JEFFERSON CITY - Missouri Governor Mike Parson announced Thursday that he has extended Missouri’s State of Emergency through March 31, 2021.

The decision was made due to the increasing number of COVID-19 infections and the growing concern amongst hospital staff in regards to bed space and availability throughout Missouri.

“The truth of the matter is the hospital capacity is becoming a problem of what we can do in the state of Missouri, and we're going to have to do everything we can to curve, that issue,” Parson said.

The state of emergency was first enacted on March 13, 2020. It waives 450 state regulations and allows flexibility in mobilizing the national guard and using millions of dollars in federal aid, the governor's office said. 

According to the latest White House Coronavirus Task Force report, Missouri's new COVID-19 cases have increased by 41% in the last week. According to the data, 97% of Missouri counties have a high community transmission rate. Despite its findings, Parson says local governments are able to determine what mandates they will enact. 

“We do believe that masks is a factor in how we curve this virus but again I think that’s much more on the local levels that need to decide what’s best for their communities and I firmly believe people should have a voice in that decision,” Parson said.

Missouri is one of 16 states to not implement a statewide mask mandate. The governor said he has always encouraged Missouri residents to wear masks, but sees it as a "personal responsibility."

Some Missouri residents feel that a statewide mask mandate should be enacted though the State of Emergency has been extended.

“I wish we could have a mask ordinance actually in place. Even though it is really up to each individual to care about their community it’s up to all of us to keep people from getting sick and it’s not hard to wear a mask,” Ashland resident Joan Seidel-Petralia said.

It has been stated by the CDC that older adults have a higher risk for severe illness after contracting COVID-19.

“I’m in that group that if I did get sick it could be more difficult for me to get well and I would just like to stop the transmission of a communicable disease,” Seidel-Petralia said. 

Gov. Parson also said he will not regulate gatherings or issue a statewide mask mandate to curve rising COVID-19 cases as the holiday season approaches.

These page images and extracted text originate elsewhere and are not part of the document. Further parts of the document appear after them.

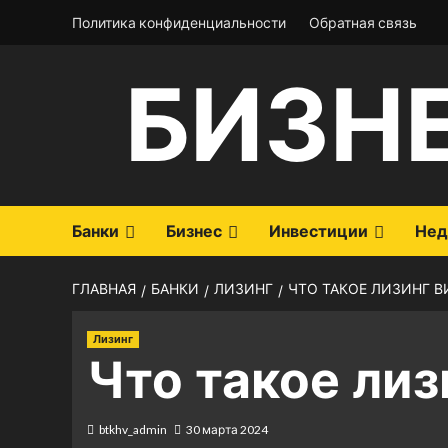
Перейти
Политика конфиденциальности
Обратная связь
к
содержимому
БИЗН
Банки
Бизнес
Инвестиции
Нед
ГЛАВНАЯ
БАНКИ
ЛИЗИНГ
ЧТО ТАКОЕ ЛИЗИНГ В
Лизинг
Что такое лиз
btkhv_admin
30 марта 2024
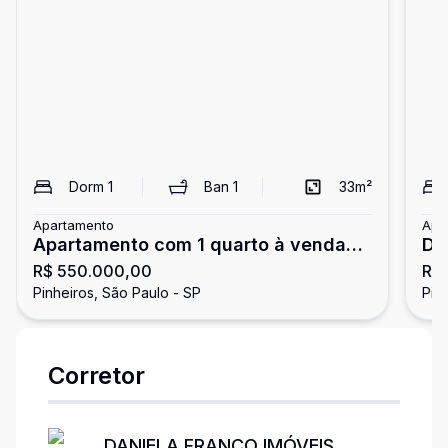
Dorm
1
Ban
1
33
m²
Apartamento
Apa
Apartamento com 1 quarto à venda
Du
R$ 550.000,00
R$
em Pinheiros - São Paulo/SP
Pin
Pinheiros, São Paulo - SP
Pin
Corretor
DANIELA FRANCO IMÓVEIS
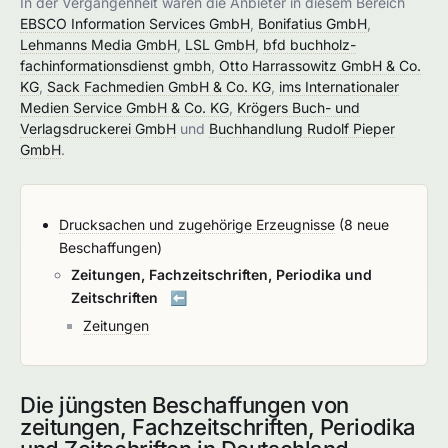
In der Vergangenheit waren die Anbieter in diesem Bereich
EBSCO Information Services GmbH
,
Bonifatius GmbH
,
Lehmanns Media GmbH
,
LSL GmbH
,
bfd buchholz-
fachinformationsdienst gmbh
,
Otto Harrassowitz GmbH & Co.
KG
,
Sack Fachmedien GmbH & Co. KG
,
ims Internationaler
Medien Service GmbH & Co. KG
,
Krögers Buch- und
Verlagsdruckerei GmbH
und
Buchhandlung Rudolf Pieper
GmbH
.
Drucksachen und zugehörige Erzeugnisse
(8 neue
Beschaffungen)
Zeitungen, Fachzeitschriften, Periodika und
Zeitschriften
⬅️
Zeitungen
Die jüngsten Beschaffungen von
zeitungen, Fachzeitschriften, Periodika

“I am not going to mandate who goes through the front door of your home, that is not our job in the state government,” he said in his weekly briefing Thursday morning.

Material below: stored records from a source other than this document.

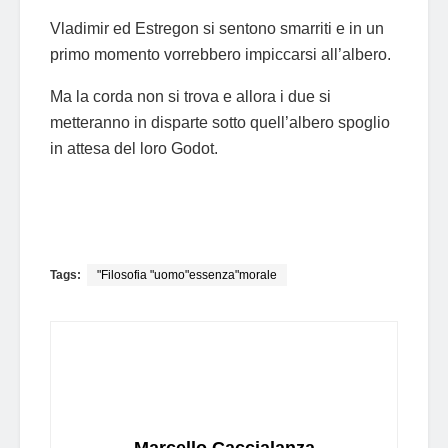
Vladimir ed Estregon si sentono smarriti e in un
primo momento vorrebbero impiccarsi all’albero.
Ma la corda non si trova e allora i due si
metteranno in disparte sotto quell’albero spoglio
in attesa del loro Godot.
Tags:
"Filosofia "uomo"essenza"morale
Marcello Caccialanza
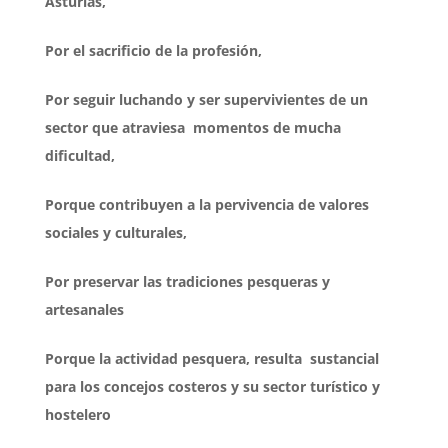
Asturias,
Por el sacrificio de la profesión,
Por seguir luchando y ser supervivientes de un
sector que atraviesa momentos de mucha
dificultad,
Porque contribuyen a la pervivencia de valores
sociales y culturales,
Por preservar las tradiciones pesqueras y
artesanales
Porque la actividad pesquera, resulta sustancial
para los concejos costeros y su sector turístico y
hostelero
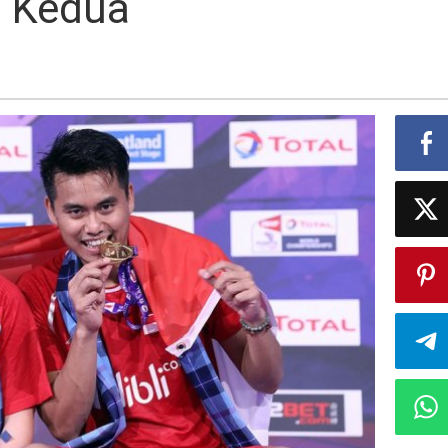
a Kedua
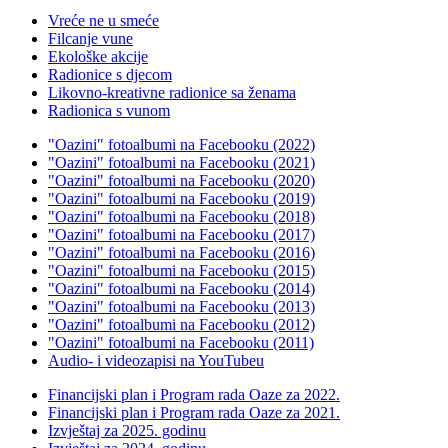
Vreće ne u smeće
Filcanje vune
Ekološke akcije
Radionice s djecom
Likovno-kreativne radionice sa ženama
Radionica s vunom
"Oazini" fotoalbumi na Facebooku (2022)
"Oazini" fotoalbumi na Facebooku (2021)
"Oazini" fotoalbumi na Facebooku (2020)
"Oazini" fotoalbumi na Facebooku (2019)
"Oazini" fotoalbumi na Facebooku (2018)
"Oazini" fotoalbumi na Facebooku (2017)
"Oazini" fotoalbumi na Facebooku (2016)
"Oazini" fotoalbumi na Facebooku (2015)
"Oazini" fotoalbumi na Facebooku (2014)
"Oazini" fotoalbumi na Facebooku (2013)
"Oazini" fotoalbumi na Facebooku (2012)
"Oazini" fotoalbumi na Facebooku (2011)
Audio- i videozapisi na YouTubeu
Financijski plan i Program rada Oaze za 2022.
Financijski plan i Program rada Oaze za 2021.
Izvještaj za 2025. godinu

The state's health director, Dr. Randall Williams, also encouraged Thanksgiving celebrations to be limited.

“You need to be thoughtful about Thanksgiving. I don’t want anyone to look back at this holiday with regret,” he said.

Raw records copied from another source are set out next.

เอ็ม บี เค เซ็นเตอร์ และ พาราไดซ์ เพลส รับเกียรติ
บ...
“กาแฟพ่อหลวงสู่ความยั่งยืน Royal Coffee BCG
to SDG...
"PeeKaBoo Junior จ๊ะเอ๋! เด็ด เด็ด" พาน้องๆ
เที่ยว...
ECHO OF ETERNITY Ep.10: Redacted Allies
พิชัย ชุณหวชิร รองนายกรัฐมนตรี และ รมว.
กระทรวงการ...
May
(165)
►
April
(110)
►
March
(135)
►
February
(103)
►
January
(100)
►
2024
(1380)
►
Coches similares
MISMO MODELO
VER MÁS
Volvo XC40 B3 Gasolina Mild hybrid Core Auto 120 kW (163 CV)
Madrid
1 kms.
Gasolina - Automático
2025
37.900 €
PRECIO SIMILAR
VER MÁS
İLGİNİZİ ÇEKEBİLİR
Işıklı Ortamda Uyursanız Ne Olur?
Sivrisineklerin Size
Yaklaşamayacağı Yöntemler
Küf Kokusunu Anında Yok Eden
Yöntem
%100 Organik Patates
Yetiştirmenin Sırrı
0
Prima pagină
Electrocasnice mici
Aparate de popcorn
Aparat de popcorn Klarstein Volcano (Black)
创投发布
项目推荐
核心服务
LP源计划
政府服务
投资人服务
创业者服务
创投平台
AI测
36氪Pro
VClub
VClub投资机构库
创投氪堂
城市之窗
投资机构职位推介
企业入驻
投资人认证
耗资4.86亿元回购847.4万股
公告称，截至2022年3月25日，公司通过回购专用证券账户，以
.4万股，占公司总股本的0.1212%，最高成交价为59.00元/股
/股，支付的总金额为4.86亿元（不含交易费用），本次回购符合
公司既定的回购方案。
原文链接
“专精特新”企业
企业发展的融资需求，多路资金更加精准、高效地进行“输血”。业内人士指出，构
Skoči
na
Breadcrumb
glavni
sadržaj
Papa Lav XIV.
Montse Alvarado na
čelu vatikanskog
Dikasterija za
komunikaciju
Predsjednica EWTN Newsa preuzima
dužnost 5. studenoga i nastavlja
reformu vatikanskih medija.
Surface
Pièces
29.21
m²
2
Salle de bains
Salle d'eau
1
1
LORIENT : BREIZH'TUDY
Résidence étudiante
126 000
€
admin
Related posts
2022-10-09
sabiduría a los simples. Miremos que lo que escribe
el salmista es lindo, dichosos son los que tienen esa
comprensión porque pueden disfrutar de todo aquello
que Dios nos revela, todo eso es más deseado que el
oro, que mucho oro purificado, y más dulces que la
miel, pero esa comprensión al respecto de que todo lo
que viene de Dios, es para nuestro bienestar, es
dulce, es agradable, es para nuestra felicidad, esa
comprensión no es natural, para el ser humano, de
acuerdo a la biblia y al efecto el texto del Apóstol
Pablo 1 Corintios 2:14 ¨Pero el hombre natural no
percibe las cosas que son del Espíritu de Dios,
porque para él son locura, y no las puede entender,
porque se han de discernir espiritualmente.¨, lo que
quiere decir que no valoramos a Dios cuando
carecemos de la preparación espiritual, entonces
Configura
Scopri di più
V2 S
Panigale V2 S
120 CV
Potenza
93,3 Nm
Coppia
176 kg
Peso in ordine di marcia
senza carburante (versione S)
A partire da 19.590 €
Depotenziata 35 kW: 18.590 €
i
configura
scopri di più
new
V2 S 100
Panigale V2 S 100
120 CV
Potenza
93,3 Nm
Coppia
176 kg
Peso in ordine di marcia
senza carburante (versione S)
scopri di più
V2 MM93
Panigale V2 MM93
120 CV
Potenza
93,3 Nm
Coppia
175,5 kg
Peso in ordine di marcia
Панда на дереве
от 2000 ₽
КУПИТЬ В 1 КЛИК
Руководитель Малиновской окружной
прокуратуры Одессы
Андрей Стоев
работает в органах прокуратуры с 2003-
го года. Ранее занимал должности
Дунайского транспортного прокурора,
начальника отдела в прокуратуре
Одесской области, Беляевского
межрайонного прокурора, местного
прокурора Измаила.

Gov. Parson added that staffing at medical facilities is one of the state's largest concerns at the moment.

He said he is considering a number of options to help alleviate the pressure, including possibly utilizing military personnel or bringing in healthcare workers from other states to fill the gap. NBC News reports a healthcare worker shortage affects the majority of hospitals nationwide.

The governor also said his administration will issue a public health warning to local health directors, highlighting the cases per capita with accompanying recommendations.

Similar data is available in a report delivered to all 50 governors each week from the White House COVID-19 Task Force. Missouri does not make the report public, although some information is passed on to local health officials.

It was also announced during the briefing that Missouri has expanded its list of suitable vaccine housing sites from five to 10. 

“We have 10 sites now in Missouri equipped to handle the cold storage of 94 degrees below zero and following closely behind that would be the Monderna which is four degrees below that, which is a regular freezer,” Williams said.

Missouri residents will have to go to those sites to receive the vaccine once it becomes widely available next spring. The Moderna vaccine will be more widely available across the state, Williams said.

The governor said he would likely not restrict any activities for Missouri residents that do not receive the vaccine.

“I’m not going to mandate anyone to take a vaccine,” he said. “We will not punish anyone if they do not want to take the vaccine. That is not who we are as Americans."